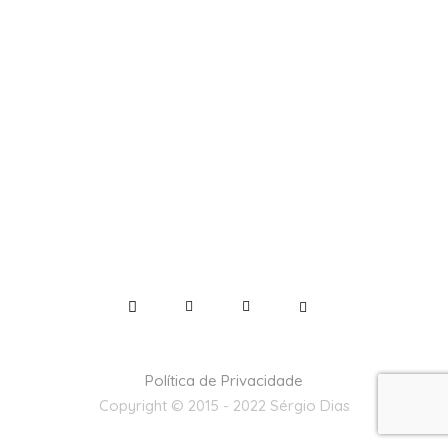
Política de Privacidade
Copyright © 2015 - 2022 Sérgio Dias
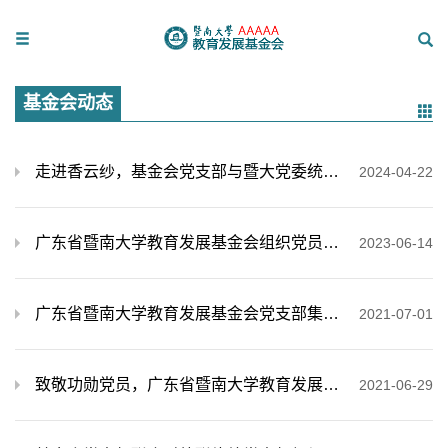
基金会动态
走进香云纱，基金会党支部与暨大党委统战部、对外联络处共同庆祝“三八”妇女节
2024-04-22
广东省暨南大学教育发展基金会组织党员参访深圳红树林生态公园和招商局历史博物馆
2023-06-14
广东省暨南大学教育发展基金会党支部集体观看庆祝中国共产党成立100周年大会
2021-07-01
致敬功勋党员，广东省暨南大学教育发展基金会党支部集中观看“七一勋章”颁授仪式
2021-06-29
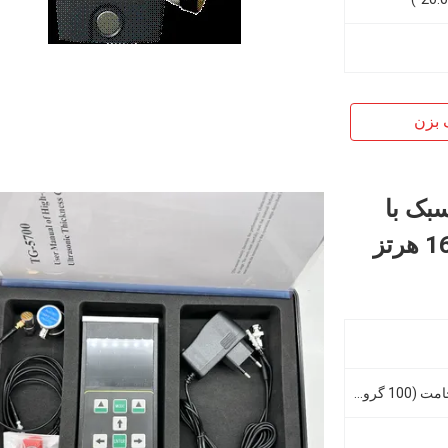
 بزن
بک با
این دستگاه می‌تواند 100000 ضخامت (100 گروه، 1000 در هر گروه)، 500 گروه شکل موج اسکن A و 500 گروه شکل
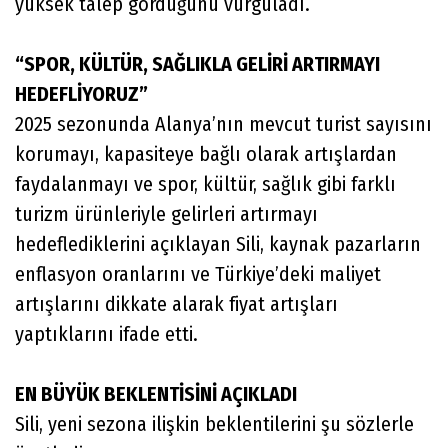
yüksek talep gördüğünü vurguladı.
“SPOR, KÜLTÜR, SAĞLIKLA GELİRİ ARTIRMAYI
HEDEFLİYORUZ”
2025 sezonunda Alanya’nın mevcut turist sayısını
korumayı, kapasiteye bağlı olarak artışlardan
faydalanmayı ve spor, kültür, sağlık gibi farklı
turizm ürünleriyle gelirleri artırmayı
hedeflediklerini açıklayan Sili, kaynak pazarların
enflasyon oranlarını ve Türkiye’deki maliyet
artışlarını dikkate alarak fiyat artışları
yaptıklarını ifade etti.
EN BÜYÜK BEKLENTİSİNİ AÇIKLADI
Sili, yeni sezona ilişkin beklentilerini şu sözlerle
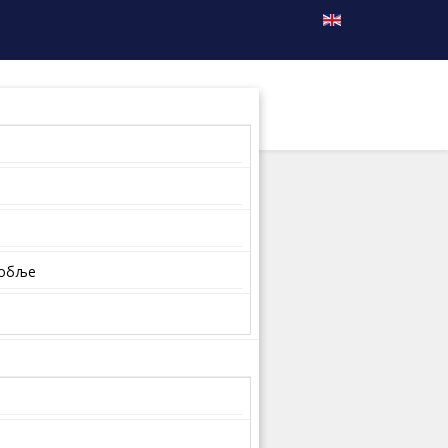
собље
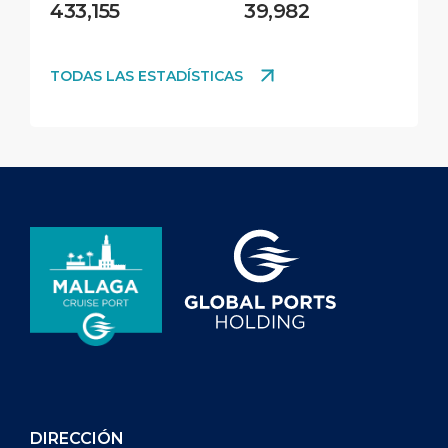
433,155
39,982
TODAS LAS ESTADÍSTICAS
DIRECCIÓN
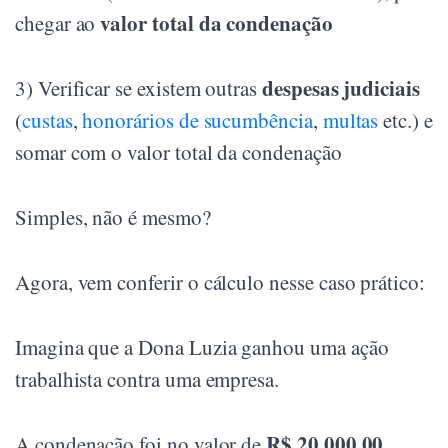
valor total da condenação
chegar ao
despesas judiciais
3) Verificar se existem outras
(
custas
,
honorários de sucumbência
,
multas
etc.) e
somar com o valor total da condenação
Simples, não é mesmo?
Agora, vem conferir o cálculo nesse caso prático:
Imagina que a Dona Luzia ganhou uma ação
trabalhista contra uma empresa.
R$ 20.000,00
A condenação foi no valor de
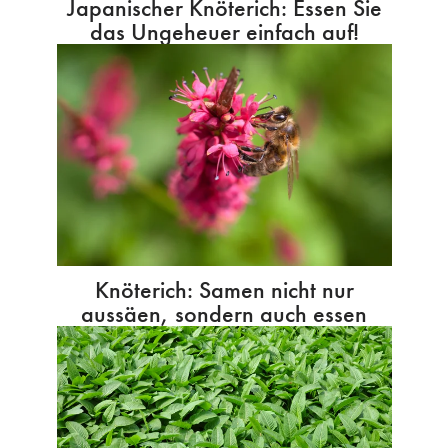
Japanischer Knöterich: Essen Sie
das Ungeheuer einfach auf!
Knöterich: Samen nicht nur
aussäen, sondern auch essen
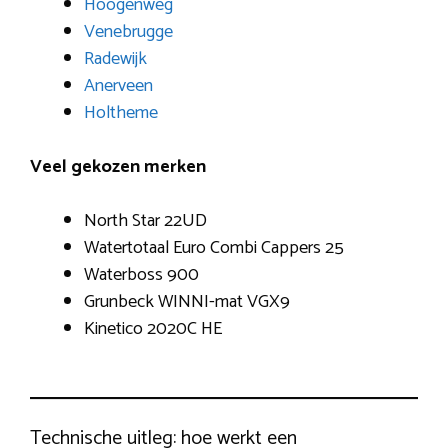
Hoogenweg
Venebrugge
Radewijk
Anerveen
Holtheme
Veel gekozen merken
North Star 22UD
Watertotaal Euro Combi Cappers 25
Waterboss 900
Grunbeck WINNI-mat VGX9
Kinetico 2020C HE
Technische uitleg: hoe werkt een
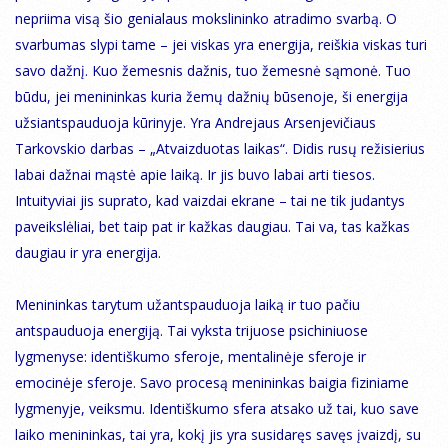
nepriima visą šio genialaus mokslininko atradimo svarbą. O
svarbumas slypi tame – jei viskas yra energija, reiškia viskas turi
savo dažnį. Kuo žemesnis dažnis, tuo žemesnė sąmonė. Tuo
būdu, jei menininkas kuria žemų dažnių būsenoje, ši energija
užsiantspauduoja kūrinyje. Yra Andrejaus Arsenjevičiaus
Tarkovskio darbas – „Atvaizduotas laikas“. Didis rusų režisierius
labai dažnai mąstė apie laiką. Ir jis buvo labai arti tiesos.
Intuityviai jis suprato, kad vaizdai ekrane – tai ne tik judantys
paveikslėliai, bet taip pat ir kažkas daugiau. Tai va, tas kažkas
daugiau ir yra energija.
Menininkas tarytum užantspauduoja laiką ir tuo pačiu
antspauduoja energiją. Tai vyksta trijuose psichiniuose
lygmenyse: identiškumo sferoje, mentalinėje sferoje ir
emocinėje sferoje. Savo procesą menininkas baigia fiziniame
lygmenyje, veiksmu. Identiškumo sfera atsako už tai, kuo save
laiko menininkas, tai yra, kokį jis yra susidaręs savęs įvaizdį, su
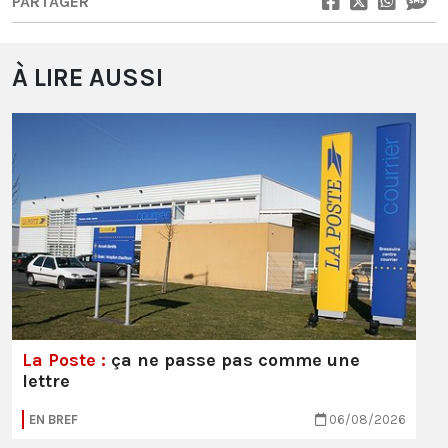
PARTAGER
À LIRE AUSSI
La Poste :
ça ne passe pas comme une
lettre
EN BREF
06/08/2026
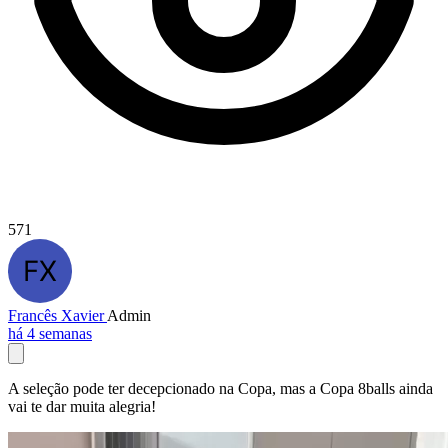
571
Francês Xavier
Admin
há 4 semanas
A seleção pode ter decepcionado na Copa, mas a Copa 8balls ainda
vai te dar muita alegria!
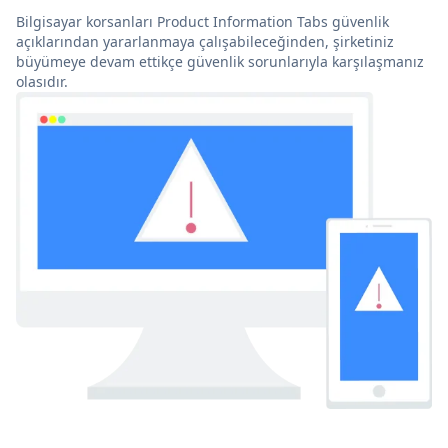
Bilgisayar korsanları Product Information Tabs güvenlik
açıklarından yararlanmaya çalışabileceğinden, şirketiniz
büyümeye devam ettikçe güvenlik sorunlarıyla karşılaşmanız
olasıdır.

# # # # #

About this task:
In how many lines of the material does the word "laiką" appear? Give only the number.

Exercise answer:
2